Posted on | April 21, 2010 | No Comments
Manufacturers who’ve been counting on advertising in trade journals have just had their promotional options cut significantly. Yesterday Reed Business Information announced it was shutting down 23 magazines. That’s in addition to eight titles it sold previously to Sandow Media and two others (Library Journal and School Library Journal) sold to Media Source Inc.
The company blamed declining revenues and the economy, but read the comments and you get a different story that involves an out-of-date web strategy!

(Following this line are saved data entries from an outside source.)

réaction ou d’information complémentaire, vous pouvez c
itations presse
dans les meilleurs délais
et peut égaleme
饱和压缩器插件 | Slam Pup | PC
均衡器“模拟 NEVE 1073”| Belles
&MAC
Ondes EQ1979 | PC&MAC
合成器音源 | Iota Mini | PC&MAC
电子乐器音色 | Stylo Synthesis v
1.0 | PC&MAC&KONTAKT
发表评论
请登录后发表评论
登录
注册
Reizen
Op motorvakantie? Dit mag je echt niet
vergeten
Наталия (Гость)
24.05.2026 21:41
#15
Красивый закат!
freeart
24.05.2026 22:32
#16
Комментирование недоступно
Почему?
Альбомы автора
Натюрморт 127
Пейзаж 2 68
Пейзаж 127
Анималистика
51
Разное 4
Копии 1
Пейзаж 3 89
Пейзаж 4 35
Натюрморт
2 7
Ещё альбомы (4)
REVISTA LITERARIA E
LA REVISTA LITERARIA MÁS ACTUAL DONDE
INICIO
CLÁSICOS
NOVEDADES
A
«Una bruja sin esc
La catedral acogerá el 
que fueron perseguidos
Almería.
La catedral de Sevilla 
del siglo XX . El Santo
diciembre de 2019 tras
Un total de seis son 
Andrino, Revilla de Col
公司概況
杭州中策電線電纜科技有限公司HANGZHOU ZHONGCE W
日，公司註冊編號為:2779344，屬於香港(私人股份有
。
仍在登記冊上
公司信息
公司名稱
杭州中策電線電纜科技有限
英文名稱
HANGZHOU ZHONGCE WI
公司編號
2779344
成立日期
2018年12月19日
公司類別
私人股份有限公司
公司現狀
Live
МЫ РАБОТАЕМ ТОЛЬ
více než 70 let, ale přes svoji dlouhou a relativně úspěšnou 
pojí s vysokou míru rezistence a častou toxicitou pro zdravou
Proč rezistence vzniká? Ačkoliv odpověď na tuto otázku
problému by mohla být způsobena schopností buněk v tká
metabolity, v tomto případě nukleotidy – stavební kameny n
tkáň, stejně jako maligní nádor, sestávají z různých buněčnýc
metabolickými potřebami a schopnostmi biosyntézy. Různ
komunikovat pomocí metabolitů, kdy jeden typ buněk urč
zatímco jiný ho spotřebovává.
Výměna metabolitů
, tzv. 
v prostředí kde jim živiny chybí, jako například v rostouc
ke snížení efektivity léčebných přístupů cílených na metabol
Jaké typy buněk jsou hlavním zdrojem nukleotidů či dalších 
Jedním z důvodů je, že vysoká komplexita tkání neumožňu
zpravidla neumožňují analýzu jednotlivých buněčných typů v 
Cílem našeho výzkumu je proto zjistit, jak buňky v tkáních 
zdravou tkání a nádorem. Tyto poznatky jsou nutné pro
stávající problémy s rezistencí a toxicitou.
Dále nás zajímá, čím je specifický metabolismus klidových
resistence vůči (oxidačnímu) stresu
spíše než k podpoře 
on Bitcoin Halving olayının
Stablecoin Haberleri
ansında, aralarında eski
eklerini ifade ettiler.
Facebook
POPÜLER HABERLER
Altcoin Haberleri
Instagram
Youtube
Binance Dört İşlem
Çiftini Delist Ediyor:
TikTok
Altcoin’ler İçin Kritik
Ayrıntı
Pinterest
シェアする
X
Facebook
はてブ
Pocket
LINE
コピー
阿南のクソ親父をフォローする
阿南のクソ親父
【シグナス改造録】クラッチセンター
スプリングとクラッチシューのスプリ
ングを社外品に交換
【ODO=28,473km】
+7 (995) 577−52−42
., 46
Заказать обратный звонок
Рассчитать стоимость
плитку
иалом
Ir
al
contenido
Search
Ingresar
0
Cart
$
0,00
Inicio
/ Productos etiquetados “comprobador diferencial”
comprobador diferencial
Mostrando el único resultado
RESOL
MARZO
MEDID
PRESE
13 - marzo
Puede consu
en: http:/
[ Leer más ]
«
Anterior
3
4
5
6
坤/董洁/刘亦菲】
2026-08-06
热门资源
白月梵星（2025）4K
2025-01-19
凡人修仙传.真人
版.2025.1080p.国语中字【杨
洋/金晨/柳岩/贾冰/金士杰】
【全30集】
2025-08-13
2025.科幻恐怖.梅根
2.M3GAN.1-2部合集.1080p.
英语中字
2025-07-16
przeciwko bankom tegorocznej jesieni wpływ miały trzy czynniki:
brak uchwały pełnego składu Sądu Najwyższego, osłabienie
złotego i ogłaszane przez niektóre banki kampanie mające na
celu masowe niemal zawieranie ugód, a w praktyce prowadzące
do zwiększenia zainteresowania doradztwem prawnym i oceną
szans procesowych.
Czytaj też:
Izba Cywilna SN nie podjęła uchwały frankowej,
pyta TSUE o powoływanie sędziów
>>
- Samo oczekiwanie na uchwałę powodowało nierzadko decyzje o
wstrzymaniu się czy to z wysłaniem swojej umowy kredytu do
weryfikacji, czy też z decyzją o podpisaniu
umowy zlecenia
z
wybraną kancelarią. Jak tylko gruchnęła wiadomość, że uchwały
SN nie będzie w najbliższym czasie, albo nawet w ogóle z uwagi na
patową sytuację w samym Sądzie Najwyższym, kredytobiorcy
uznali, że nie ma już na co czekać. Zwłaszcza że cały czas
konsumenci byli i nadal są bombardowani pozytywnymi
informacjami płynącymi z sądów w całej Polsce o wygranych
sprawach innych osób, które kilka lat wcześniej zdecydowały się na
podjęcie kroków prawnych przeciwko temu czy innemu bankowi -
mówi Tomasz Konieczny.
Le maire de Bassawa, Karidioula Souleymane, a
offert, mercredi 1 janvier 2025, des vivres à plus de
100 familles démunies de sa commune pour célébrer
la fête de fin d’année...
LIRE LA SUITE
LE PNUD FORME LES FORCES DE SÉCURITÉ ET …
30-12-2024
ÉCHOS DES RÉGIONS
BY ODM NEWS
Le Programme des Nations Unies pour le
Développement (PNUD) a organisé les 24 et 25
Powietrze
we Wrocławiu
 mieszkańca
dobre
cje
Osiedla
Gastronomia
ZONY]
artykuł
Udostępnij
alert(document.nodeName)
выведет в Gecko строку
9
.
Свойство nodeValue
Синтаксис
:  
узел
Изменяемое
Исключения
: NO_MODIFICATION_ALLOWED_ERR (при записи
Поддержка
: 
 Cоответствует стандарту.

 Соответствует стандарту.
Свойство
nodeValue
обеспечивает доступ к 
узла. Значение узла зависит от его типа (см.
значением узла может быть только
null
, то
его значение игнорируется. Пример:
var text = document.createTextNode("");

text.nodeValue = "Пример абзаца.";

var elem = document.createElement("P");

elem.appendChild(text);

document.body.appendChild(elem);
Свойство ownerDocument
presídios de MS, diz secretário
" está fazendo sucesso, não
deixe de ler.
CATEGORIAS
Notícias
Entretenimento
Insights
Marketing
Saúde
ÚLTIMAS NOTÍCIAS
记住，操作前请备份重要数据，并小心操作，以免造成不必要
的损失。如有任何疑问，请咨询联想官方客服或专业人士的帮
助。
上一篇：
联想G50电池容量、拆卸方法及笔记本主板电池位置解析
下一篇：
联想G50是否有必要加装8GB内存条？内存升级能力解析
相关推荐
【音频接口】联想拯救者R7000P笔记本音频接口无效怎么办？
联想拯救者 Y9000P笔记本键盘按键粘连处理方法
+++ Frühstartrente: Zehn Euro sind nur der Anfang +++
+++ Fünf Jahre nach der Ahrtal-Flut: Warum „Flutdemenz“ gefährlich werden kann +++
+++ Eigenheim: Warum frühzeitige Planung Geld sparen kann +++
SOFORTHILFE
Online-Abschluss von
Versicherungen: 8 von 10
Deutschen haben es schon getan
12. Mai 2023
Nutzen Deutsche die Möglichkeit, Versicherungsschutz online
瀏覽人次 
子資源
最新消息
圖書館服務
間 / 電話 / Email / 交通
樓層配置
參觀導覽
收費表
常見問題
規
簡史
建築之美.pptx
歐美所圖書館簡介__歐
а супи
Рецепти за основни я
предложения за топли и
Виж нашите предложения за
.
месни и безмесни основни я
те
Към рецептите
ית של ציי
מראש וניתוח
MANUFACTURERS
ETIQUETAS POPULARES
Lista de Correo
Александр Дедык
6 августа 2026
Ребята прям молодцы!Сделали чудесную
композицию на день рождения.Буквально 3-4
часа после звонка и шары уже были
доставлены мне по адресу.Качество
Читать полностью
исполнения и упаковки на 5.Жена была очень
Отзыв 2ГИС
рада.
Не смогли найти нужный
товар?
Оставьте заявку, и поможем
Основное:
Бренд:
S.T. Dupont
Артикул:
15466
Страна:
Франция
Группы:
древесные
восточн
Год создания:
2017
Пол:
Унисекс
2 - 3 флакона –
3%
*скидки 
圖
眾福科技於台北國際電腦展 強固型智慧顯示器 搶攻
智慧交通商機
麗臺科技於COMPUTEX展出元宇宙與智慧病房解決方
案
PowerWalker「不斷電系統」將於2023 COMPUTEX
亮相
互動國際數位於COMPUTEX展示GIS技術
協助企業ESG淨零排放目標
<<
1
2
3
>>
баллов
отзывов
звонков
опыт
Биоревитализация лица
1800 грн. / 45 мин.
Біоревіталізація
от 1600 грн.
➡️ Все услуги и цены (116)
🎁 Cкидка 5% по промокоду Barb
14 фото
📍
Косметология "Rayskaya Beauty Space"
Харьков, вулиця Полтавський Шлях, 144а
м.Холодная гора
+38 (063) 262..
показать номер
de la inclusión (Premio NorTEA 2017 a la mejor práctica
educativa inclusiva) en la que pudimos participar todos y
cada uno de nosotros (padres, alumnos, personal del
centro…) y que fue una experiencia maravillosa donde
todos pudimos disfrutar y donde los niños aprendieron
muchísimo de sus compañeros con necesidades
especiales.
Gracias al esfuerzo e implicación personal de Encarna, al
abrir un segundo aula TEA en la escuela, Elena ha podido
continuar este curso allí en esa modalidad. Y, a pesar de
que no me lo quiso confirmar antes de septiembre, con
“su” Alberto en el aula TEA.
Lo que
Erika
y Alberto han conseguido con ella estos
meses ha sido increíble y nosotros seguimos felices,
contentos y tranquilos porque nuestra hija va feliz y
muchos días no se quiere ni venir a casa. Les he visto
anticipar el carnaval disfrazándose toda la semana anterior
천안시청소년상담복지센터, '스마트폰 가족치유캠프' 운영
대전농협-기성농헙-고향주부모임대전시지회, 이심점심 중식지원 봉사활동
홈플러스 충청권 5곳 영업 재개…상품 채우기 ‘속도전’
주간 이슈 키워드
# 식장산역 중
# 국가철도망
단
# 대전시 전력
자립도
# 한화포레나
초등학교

Said one former employee: “The company destroyed a viable publishing operation with… <among other things>… an ill-timed enormous investment in an Internet platform that was already a relic from at the time it was purchased in 1999, and an Internet strategy that failed to acknowledge the depth and breadth of the new medium and instead tried to fit all of the publications into a Soviet-styled peg. “
Offers another: “…the most egregious error was the company’s amazing ability to latch onto three-year-old web strategies and act as if they were brand new. Because of this RBI was behind the curve in site design, use of multimedia, electronic newsletters…. we were told that the sites would become profitable if we simply posted more blogs and podcasts.”
Surely there were other factors at play. The publishing world has been struck across the board with declining revenues because of the rise of the Internet. But, lesson to manufacturers and the rest of us: A bad emarketing and website strategy apparently can do more harm than good. Might be time to take a hard look at your emarketing efforts.